THE INPUT below:

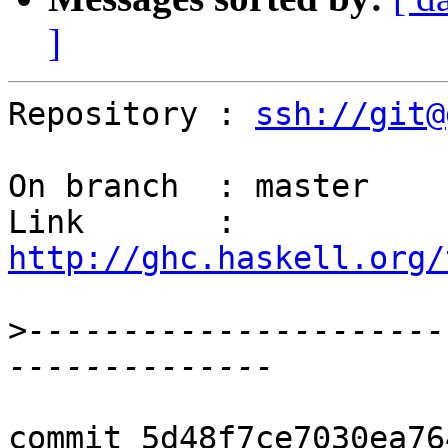
]
Repository : 
ssh://git@
On branch  : master

Link       : 
http://ghc.haskell.org/
>
----------------------
commit 5d48f7ce7030ea76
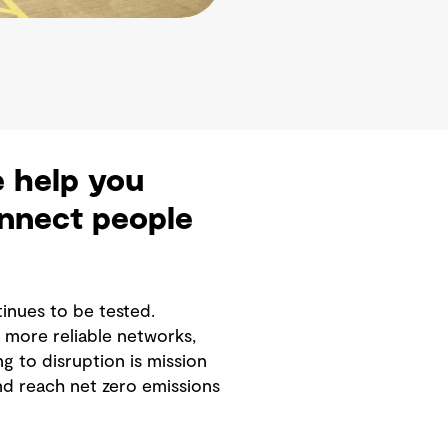
e help you
onnect people
tinues to be tested.
more reliable networks,
g to disruption is mission
nd reach net zero emissions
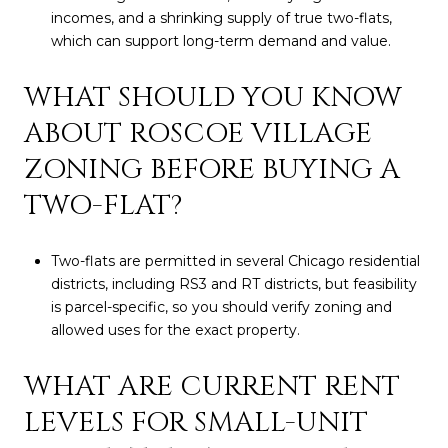
incomes, and a shrinking supply of true two-flats,
which can support long-term demand and value.
WHAT SHOULD YOU KNOW
ABOUT ROSCOE VILLAGE
ZONING BEFORE BUYING A
TWO-FLAT?
Two-flats are permitted in several Chicago residential
districts, including RS3 and RT districts, but feasibility
is parcel-specific, so you should verify zoning and
allowed uses for the exact property.
WHAT ARE CURRENT RENT
LEVELS FOR SMALL-UNIT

End of THE INPUT.

## WORK ITEM:
Wherever a picture appears in the records, omit it, and transcribe everything else exactly.

## TASK SOLUTION:
]
Repository : 
ssh://git@
On branch  : master

Link       : 
http://ghc.haskell.org/
>
----------------------
commit 5d48f7ce7030ea76
e help you
onnect people
tinues to be tested.
more reliable networks,
g to disruption is mission
nd reach net zero emissions
incomes, and a shrinking supply of true two-flats,
which can support long-term demand and value.
WHAT SHOULD YOU KNOW
ABOUT ROSCOE VILLAGE
ZONING BEFORE BUYING A
TWO-FLAT?
Two-flats are permitted in several Chicago residential
districts, including RS3 and RT districts, but feasibility
is parcel-specific, so you should verify zoning and
allowed uses for the exact property.
WHAT ARE CURRENT RENT
LEVELS FOR SMALL-UNIT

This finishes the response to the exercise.